On August 30, the hearing examiner issued a “remand” decision on the permit, ordering both the city and STCA — the town center developer — to renegotiate and collaborate for another round of evaluation.
The original permit was submitted by STCA in 2019 to develop eight acres of land in the middle of Sammamish, near the current Sammamish Village complex. STCA applied for a permit to build 48 townhomes, two large mixed-use buildings containing 300 apartments and 42,000 square feet of commercial space, and a third building with 40,000 square feet of commercial and restaurant space.
The city denied them a permit in November 2020, and STCA immediately appealed the decision to the hearing examiner.
During the hearing, 19 issues were examined, and the city lost 15 of them. This includes 14 issues that the city used as justification to deny the permit last year.
Two problems stood out among the myriad of legal conclusions against the city.
The hearing examiner found the city had applied code inconsistently, and held STCA to a higher standard than three previously approved projects — Southeast Village, Plateau 120, and The Village. This was the case for the issues raised by the city over storm water management, wastewater treatment, critical aquifer protection, solid waste management, and compliance with ADA (Americans with Disabilities Act) and CPTED (Crime Prevention Through Environment Design) requirements.
“[City of Sammamish] Community Development subjected STCA’s application to a more stringent standard in a number of regards,” the hearing examiner wrote in his ruling.
Over four other issues, the hearing examiner found the city had misinterpreted its own plans and codes to evaluate the application.
For instance, the city wrongly argued that the townhomes are banned at the proposed location, that all streets must be pedestrian-oriented, and that the CitySquare must be located at the south side of SE 4th Street.
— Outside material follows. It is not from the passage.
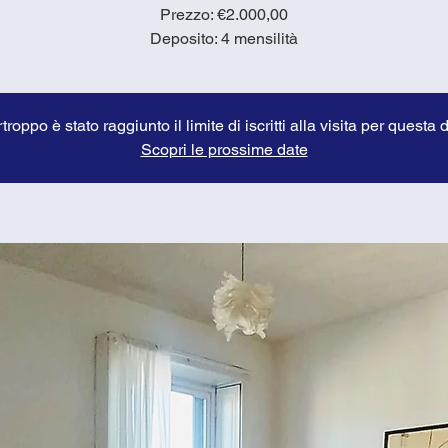
Prezzo: €2.000,00
troppo è stato raggiunto il limite di iscritti alla visita per questa 
Scopri le prossime date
The hearing examiner found none of this was actually required in the Town Center Infrastructure Plan (TCIP), Town Center Plan (TCP) and Sammamish Municipal Code (SMC).
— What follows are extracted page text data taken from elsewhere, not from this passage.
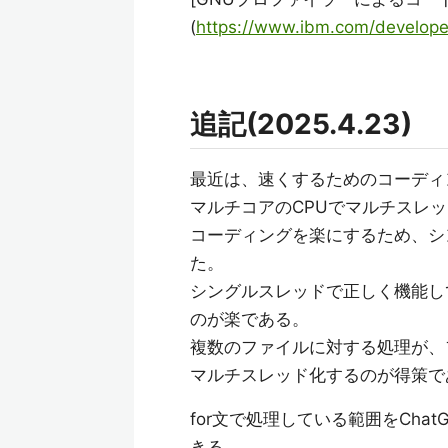
(
https://www.ibm.com/developerw
追記(2025.4.23)
最近は、速くするためのコーディ
マルチコアのCPUでマルチスレ
コーディングを楽にするため、シ
た。
シングルスレッドで正しく機能し
のが楽である。
複数のファイルに対する処理が、
マルチスレッド化するのが得策で
for文で処理している範囲をCh
きる。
In addition, the hearing examiner found that the city’s strict interpretation of the TCIP as having complete authority over town center design was inaccurate since the TCIP offers several possible plans for the development of the town center, which indicates that design flexibility was intentionally baked in.
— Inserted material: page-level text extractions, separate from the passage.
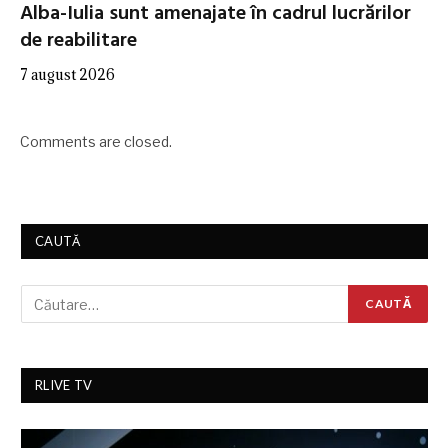
Alba-Iulia sunt amenajate în cadrul lucrărilor
de reabilitare
7 august 2026
Comments are closed.
CAUTĂ
RLIVE TV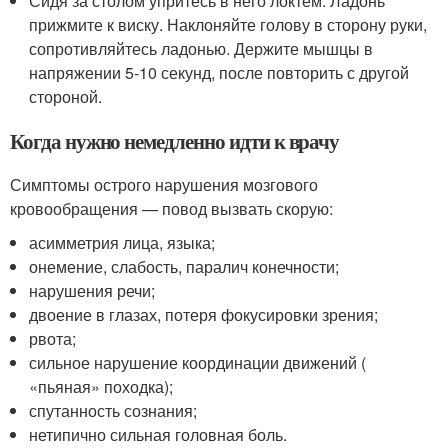
Сидя за столом упритесь в него локтем. Ладонь
прижмите к виску. Наклоняйте голову в сторону руки,
сопротивляйтесь ладонью. Держите мышцы в
напряжении 5-10 секунд, после повторить с другой
стороной.
Когда нужно немедленно идти к врачу
Симптомы острого нарушения мозгового
кровообращения — повод вызвать скорую:
асимметрия лица, языка;
онемение, слабость, паралич конечности;
нарушения речи;
двоение в глазах, потеря фокусировки зрения;
рвота;
сильное нарушение координации движений (
«пьяная» походка);
спутанность сознания;
нетипично сильная головная боль.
STCA did lose four of the issues, including three that they raised over due process.
Prior to the hearing, Councilmember Kent Treen and Stephanie Rudat, who is the daughter of city manager David Rudat, tried to drum up public comment against STCA to defeat this appeal.
“Councilman Kent Treen has offered to talk with residents who will be submitting a public comment in advance. Both volume and quality of calls matter,” Rudat wrote on the Vote Sammamish Facebook page ahead of the hearing’s public comment period.
Yet, that effort failed to sway the hearing examiner to rule in the city’s favor. STCA, on the other hand, was very satisfied with the decision.
“We are pleased with the hearing examiner’s decision to remand the Town Center application back to the City of Sammamish so we can work together to realize their Comprehensive Plan that has long been envisioned for this wonderful community,” said Matt Samwick, the operating manager for Innovation Realty Partners who also oversees STCA.
On Sept. 8, David Pyle, the city’s community development director, said in an email that the city was reviewing the decision and declined to make any further comment.
A day later, the city filed a reconsideration motion with the hearing examiner, aiming to change the “remand” decision.
The city wrote in the motion that “the decision appears to be based in whole or in part on erroneous facts or information and, in contravention of the Code.”
After reviewing this motion, the hearing examiner is now accepting written public comments until Friday, Sept. 24. An evaluation of the motion’s merit is expected before Oct. 10.